→ **Exercise objective**: Each line from the start of the entries through the line that contains "אספקה והתקנת מערכת ספרינקלרים" should be output exactly, please.

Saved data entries

---

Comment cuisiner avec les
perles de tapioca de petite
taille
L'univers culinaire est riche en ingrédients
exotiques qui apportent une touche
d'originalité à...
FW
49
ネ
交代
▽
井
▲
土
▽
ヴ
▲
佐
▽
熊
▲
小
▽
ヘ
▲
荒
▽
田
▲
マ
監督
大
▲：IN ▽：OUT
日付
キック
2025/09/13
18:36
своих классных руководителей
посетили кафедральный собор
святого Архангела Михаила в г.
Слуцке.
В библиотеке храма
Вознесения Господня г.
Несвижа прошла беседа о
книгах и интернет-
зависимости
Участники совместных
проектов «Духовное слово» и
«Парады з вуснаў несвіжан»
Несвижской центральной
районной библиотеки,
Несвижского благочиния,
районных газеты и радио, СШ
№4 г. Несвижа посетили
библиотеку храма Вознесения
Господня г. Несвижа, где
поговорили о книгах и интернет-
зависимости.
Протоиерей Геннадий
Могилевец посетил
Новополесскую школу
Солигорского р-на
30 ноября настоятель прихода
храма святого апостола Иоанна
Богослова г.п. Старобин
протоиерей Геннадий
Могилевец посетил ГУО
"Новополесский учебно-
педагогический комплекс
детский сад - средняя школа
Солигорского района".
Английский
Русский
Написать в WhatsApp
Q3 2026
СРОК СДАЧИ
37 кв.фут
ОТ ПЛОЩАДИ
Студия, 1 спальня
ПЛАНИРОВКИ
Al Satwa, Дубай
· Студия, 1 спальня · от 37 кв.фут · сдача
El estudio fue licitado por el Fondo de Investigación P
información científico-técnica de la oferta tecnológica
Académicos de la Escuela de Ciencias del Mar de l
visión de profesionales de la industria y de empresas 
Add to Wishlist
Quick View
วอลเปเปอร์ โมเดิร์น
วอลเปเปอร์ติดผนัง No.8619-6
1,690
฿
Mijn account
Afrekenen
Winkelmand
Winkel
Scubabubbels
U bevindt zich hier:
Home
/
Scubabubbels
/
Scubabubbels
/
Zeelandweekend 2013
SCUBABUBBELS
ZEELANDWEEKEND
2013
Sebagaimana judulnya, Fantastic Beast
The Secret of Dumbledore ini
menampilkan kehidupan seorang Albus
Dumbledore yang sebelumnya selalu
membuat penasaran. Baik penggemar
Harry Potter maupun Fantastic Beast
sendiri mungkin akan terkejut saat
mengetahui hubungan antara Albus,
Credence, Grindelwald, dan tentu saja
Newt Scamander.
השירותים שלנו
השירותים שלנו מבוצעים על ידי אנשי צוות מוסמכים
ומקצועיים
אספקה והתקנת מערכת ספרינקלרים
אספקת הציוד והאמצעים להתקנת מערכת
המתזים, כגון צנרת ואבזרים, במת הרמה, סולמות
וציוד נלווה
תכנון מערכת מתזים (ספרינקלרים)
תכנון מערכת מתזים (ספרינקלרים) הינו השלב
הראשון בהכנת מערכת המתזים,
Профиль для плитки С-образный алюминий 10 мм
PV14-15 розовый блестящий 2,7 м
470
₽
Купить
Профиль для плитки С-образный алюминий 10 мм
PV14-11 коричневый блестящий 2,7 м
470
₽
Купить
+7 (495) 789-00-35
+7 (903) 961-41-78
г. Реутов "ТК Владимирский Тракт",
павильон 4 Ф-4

---

→ **Output for this task**:
Comment cuisiner avec les
perles de tapioca de petite
taille
L'univers culinaire est riche en ingrédients
exotiques qui apportent une touche
d'originalité à...
FW
49
ネ
交代
▽
井
▲
土
▽
ヴ
▲
佐
▽
熊
▲
小
▽
ヘ
▲
荒
▽
田
▲
マ
監督
大
▲：IN ▽：OUT
日付
キック
2025/09/13
18:36
своих классных руководителей
посетили кафедральный собор
святого Архангела Михаила в г.
Слуцке.
В библиотеке храма
Вознесения Господня г.
Несвижа прошла беседа о
книгах и интернет-
зависимости
Участники совместных
проектов «Духовное слово» и
«Парады з вуснаў несвіжан»
Несвижской центральной
районной библиотеки,
Несвижского благочиния,
районных газеты и радио, СШ
№4 г. Несвижа посетили
библиотеку храма Вознесения
Господня г. Несвижа, где
поговорили о книгах и интернет-
зависимости.
Протоиерей Геннадий
Могилевец посетил
Новополесскую школу
Солигорского р-на
30 ноября настоятель прихода
храма святого апостола Иоанна
Богослова г.п. Старобин
протоиерей Геннадий
Могилевец посетил ГУО
"Новополесский учебно-
педагогический комплекс
детский сад - средняя школа
Солигорского района".
Английский
Русский
Написать в WhatsApp
Q3 2026
СРОК СДАЧИ
37 кв.фут
ОТ ПЛОЩАДИ
Студия, 1 спальня
ПЛАНИРОВКИ
Al Satwa, Дубай
· Студия, 1 спальня · от 37 кв.фут · сдача
El estudio fue licitado por el Fondo de Investigación P
información científico-técnica de la oferta tecnológica
Académicos de la Escuela de Ciencias del Mar de l
visión de profesionales de la industria y de empresas 
Add to Wishlist
Quick View
วอลเปเปอร์ โมเดิร์น
วอลเปเปอร์ติดผนัง No.8619-6
1,690
฿
Mijn account
Afrekenen
Winkelmand
Winkel
Scubabubbels
U bevindt zich hier:
Home
/
Scubabubbels
/
Scubabubbels
/
Zeelandweekend 2013
SCUBABUBBELS
ZEELANDWEEKEND
2013
Sebagaimana judulnya, Fantastic Beast
The Secret of Dumbledore ini
menampilkan kehidupan seorang Albus
Dumbledore yang sebelumnya selalu
membuat penasaran. Baik penggemar
Harry Potter maupun Fantastic Beast
sendiri mungkin akan terkejut saat
mengetahui hubungan antara Albus,
Credence, Grindelwald, dan tentu saja
Newt Scamander.
השירותים שלנו
השירותים שלנו מבוצעים על ידי אנשי צוות מוסמכים
ומקצועיים
אספקה והתקנת מערכת ספרינקלרים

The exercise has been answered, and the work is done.